Tendermint Whitepaper by Jae Kwon
The Tendermint Whitepaper by Jae Kwon

The challenge that faced the generals is compounded exponentially when more people or messages are factored in. Tendermint’s BFT Proof-of-Stake allows for one hundred validators to quickly and securely confirm their ledgers against each other. In other words, all validators know when to attack the city.

A BFT Proof-of-Stake algorithm overcomes the Byzantine Generals Problem by using a partially synchronous network model. Basically, this means that the generals surrounding the city – or the validators voting on a block – don’t need to act at a preset time. Blocks are not voted on a schedule or predetermined size.

Tendermint achieves this by first randomly assigning validators the right to propose a block.
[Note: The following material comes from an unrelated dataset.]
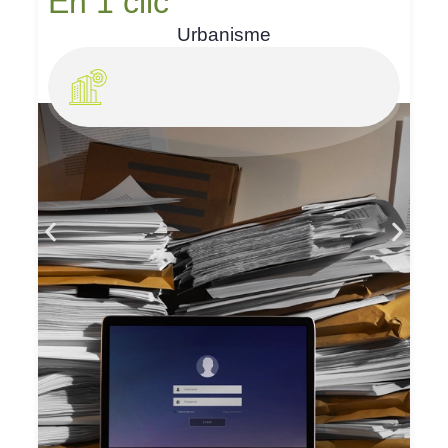
En 1 clic
Urbanisme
After blocks are proposed, validators vote in a multi-round deterministic process. Meaning, the first step is fairly indiscriminate and the second follows a prescribed order.

With Tendermint, validators are rotated on a deterministic weighted round-robin format. The more stake a validator has, the more times they may be elected as a leader. Currently, the protocol is capped at one hundred validators, however, it’s possible to increase the number of validators if needed.

The Applications Blockchain Interface

Stacked on top the Tendermint Core is the Application BlockChain Interface (ABCI). The ABCI is a Byzantine Fault Tolerant replicator of applications written in any language. You can replicate your blockchain applications written in C++, Python, Solidity, or any other language onto a prefab BFT blockchain engine.

The ABCI is the translator, wrapper, and socket between blockchain applications and the Tendermint blockchain engine they sit on.

Tackling the Monoliths

Layering ABCI on top of the Tendermint Core is a key step towards lowering barriers of access around developing with blockchains.

Most blockchain systems have a monolithic architecture, often restricting the languages that can be written atop them. For example, the Ethereum Turing-complete bytecode virtual-machine limits you to languages that are downward compatible with bytecode. Currently, that’s only  Serpent and Solidity.

In contrast, the ABCI allows for any programming language to be stacked above and still be fully compatible with the underlying Tendermint Core engine. Developers don’t need to follow the single monolithic stack of the blockchain they choose. Instead, they can focus on the application logistics and remain virtually blockchain agnostic.

Tendermint and Cosmos Ecosystem
The Cosmos Ecosystem including Tendermint

The Future of Tendermint is in the Cosmos

The creators of the open-source Tendermint have implemented a much larger project called Cosmos. Engineered to be an internet of blockchains, Cosmos networks together Tendermint based applications.

An interesting part of Cosmos is that applications do not have to originally be built on top of Tendermint to work within the Cosmos ecosystems. Cosmos takes advantage of Tendermint’s application replicator by hard-spooning existing blockchains onto Tendermint Core. Tendermint is not only a breeding ground for modularized blockchain apps but a blockchain cloning machine, too.

Just for further clarification, here’s how Jae Kwon, founder of Tendermint, describes a hard-spoon.

“Hard spoon: a new chain that takes into account state from an existing chain; not to compete, but to provide broad access.” – Jae Kwon

A few prominent projects looking to hard spoon their way over to Cosmos are OmiseGo, 0x, and FOAM. Each project’s token will then exist on top of Tendermint, then linked to the Cosmos network of blockchains.

Conclusion

Tendermint Core and ABCI together make up Tendermint – an open-source blockchain engine for developers of any programming language to build onto. Tendermint shifts developers focus away from the low-level cryptography and onto the application layer.

An analogy of what Tendermint is to blockchain would be to compare it to an artist’s canvas. You can express an endless number of ideas on canvas, yet a modern artist rarely needs to think about building and developing their own. Tendermint, like a canvas, is the foundation on which you can invent endless blockchain applications.